Living for Zachary Founder, Karen Schrah, Turned an Unimaginable Loss into her son’s Legacy
by Karyn Brodsky | Staff Writer
“Things turn out best for those who make the best of the way things turn out.” -Jack Buck
This powerful quote from St. Louis Cardinals baseball sportscaster, Jack Buck, was cited in an essay written by Plano student Zachary Schrah and summed up the intuitive teen’s outlook on life. Not long after expressing his positive perspective in this essay, 16-year-old Zachary Troy Schrah’s life took a tragic turn.
Born February 10, 1993 to Troy and Karen (Granger) Schrah and raised in Plano, Zac was the All-American Boy. He loved baseball, football, hunting, fishing, and riding four-wheelers. “He had a great personality and loved to be outside, play sports, and be with friends,” says Karen. “He was the light of my life.”
On April 2, 2009, with no signs or warnings, Zac collapsed during high school football practice in Plano. The seemingly healthy teen died from a congenital heart disease called hypertrophic cardiomyopathy (HCM). HCM, a common cause of sudden cardiac arrest (SCA) in young people, including athletes, is a condition in which the heart muscle thickens. The thickening can make it harder for blood to leave the heart, forcing the heart to work harder to pump blood, and can also make it harder for the heart to relax and fill with blood.
When many parents understandably would have retreated into solitude, Karen Schrah took the proverbial bull by the horns. “The feeling came over me the night he died, and I knew I had to do something,” she said. “I kept telling myself that there had to be a reason for this, that God had a plan that was much bigger than Zachary’s life.”
Within three months, Schrah and some of Zac’s friends’ parents established an organization called Living for Zachary. It started as a solidarity walk to bring the community together, as the kids had a hard time dealing with Zac’s death. “Zac impacted SO many people,” explains Schrah. “I felt inspired to help his friends heal and to get them involved in raising SCA awareness.”
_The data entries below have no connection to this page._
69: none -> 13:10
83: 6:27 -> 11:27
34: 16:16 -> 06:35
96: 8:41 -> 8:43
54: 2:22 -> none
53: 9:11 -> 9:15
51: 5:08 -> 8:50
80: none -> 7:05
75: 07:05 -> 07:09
It wasn’t long before the cause took on a life of its own, and the group decided to raise money to purchase an Automated External Defibrillator (AED). The cost of each AED, which includes CPR and AED training, is $2000. The first AED was donated to St. Mark Catholic Church in Plano, where one day during services, a congregant went into cardiac arrest, and they used the AED to save his life.
Schrah then reached out to The Heart Hospital Baylor Plano to see if they would partner with Living for Zachary. Just five months after Zac’s death, a successful working relationship with The Heart Hospital resulted in the creation of the Living for Zachary Heart Screening Program, which has already proactively screened over 3000 kids. One month after contacting The Heart Hospital, the group held a race and raised enough money to buy two more AEDs.
To date, Living for Zachary has raised enough money to fund 129 AEDs, which were donated to the Boys & Girls Club, the YMCA, churches, schools, volleyball and cheerleading clubs, Boy Scout troops, baseball facilities, and many more youth organizations. The program is in such demand that Living for Zachary now has an application process for AED donations with requests nationwide.
Zac’s sister Sarah, with whom he shared a close relationship and who was born about a year after him, has joined the family cause, spreading awareness of SCA by volunteering at health fairs, community events, and school assemblies. Living for Zachary has partnered with other parents whose children died from SCA by speaking at their children’s schools and donating AEDs. In addition, the organization sponsors a Heartbeats Run and holds a Heartbeats Gala in February—American Heart Month and Zac’s birthday month—and raises funds for screenings and AEDs. They also offer scholarships for high school graduates and the nursing program at Collin College.
Schrah says on the Friday before Zachary passed away, they met with his school counselor for college planning. She remembers how well articulated he was when he conveyed his desire to become a doctor. “The whole weekend I was proud of the man my son was becoming,” beams Schrah. Sadly, Zac passed away one week later. His hopes and dreams of becoming a physician to help others would not be realized, but because of his mother Karen, many people would be saved in his honor. “It’s been an incredible and powerful journey,” she says.
For her strength and inspiration to others, for working tirelessly to create awareness of SCA and provide heart screenings, for raising funds to donate AEDs, and for making the best of the way things turned out to allow others to have things turn out better, Good Life Family Magazine is honored to present this month’s VIP award to Karen Schrah.